For this exercise, copy out each line of the material below that includes "Apple".

===== Supplied material

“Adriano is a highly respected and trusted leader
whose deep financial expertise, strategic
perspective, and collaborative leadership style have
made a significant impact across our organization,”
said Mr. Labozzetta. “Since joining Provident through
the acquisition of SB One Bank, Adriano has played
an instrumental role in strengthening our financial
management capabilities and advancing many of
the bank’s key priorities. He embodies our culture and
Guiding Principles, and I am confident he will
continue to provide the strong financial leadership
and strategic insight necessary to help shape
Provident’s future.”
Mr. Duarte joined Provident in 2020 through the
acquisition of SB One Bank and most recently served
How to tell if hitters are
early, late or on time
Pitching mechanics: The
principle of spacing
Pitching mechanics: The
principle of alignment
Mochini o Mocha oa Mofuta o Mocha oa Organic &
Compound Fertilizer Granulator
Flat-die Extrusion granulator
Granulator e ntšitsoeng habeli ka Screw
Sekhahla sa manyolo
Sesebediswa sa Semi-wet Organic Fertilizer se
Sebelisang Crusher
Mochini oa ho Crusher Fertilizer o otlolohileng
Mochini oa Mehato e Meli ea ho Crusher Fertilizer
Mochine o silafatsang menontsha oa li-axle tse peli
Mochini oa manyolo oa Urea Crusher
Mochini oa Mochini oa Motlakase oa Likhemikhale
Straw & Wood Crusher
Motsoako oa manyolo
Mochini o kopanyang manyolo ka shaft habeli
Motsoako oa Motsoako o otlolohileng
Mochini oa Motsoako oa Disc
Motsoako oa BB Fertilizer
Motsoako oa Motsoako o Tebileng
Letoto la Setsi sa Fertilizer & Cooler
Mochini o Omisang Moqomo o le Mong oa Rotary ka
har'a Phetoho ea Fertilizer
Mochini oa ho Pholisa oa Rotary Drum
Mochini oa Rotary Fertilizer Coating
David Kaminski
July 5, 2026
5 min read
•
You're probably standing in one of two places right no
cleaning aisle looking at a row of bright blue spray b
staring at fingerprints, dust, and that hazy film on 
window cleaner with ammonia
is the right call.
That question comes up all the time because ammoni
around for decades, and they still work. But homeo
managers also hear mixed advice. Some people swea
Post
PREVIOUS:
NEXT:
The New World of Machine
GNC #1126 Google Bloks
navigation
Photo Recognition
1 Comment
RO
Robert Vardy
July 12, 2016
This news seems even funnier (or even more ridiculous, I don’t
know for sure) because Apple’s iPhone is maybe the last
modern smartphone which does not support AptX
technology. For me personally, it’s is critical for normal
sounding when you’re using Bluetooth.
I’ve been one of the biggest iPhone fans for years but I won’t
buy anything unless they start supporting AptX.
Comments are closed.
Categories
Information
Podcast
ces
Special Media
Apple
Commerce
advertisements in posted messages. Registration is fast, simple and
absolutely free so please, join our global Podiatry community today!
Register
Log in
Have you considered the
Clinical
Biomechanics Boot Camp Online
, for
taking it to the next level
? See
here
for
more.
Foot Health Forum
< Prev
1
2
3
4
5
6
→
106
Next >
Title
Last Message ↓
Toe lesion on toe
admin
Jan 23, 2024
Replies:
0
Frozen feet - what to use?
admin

==========

● Response area:
know for sure) because Apple’s iPhone is maybe the last
Apple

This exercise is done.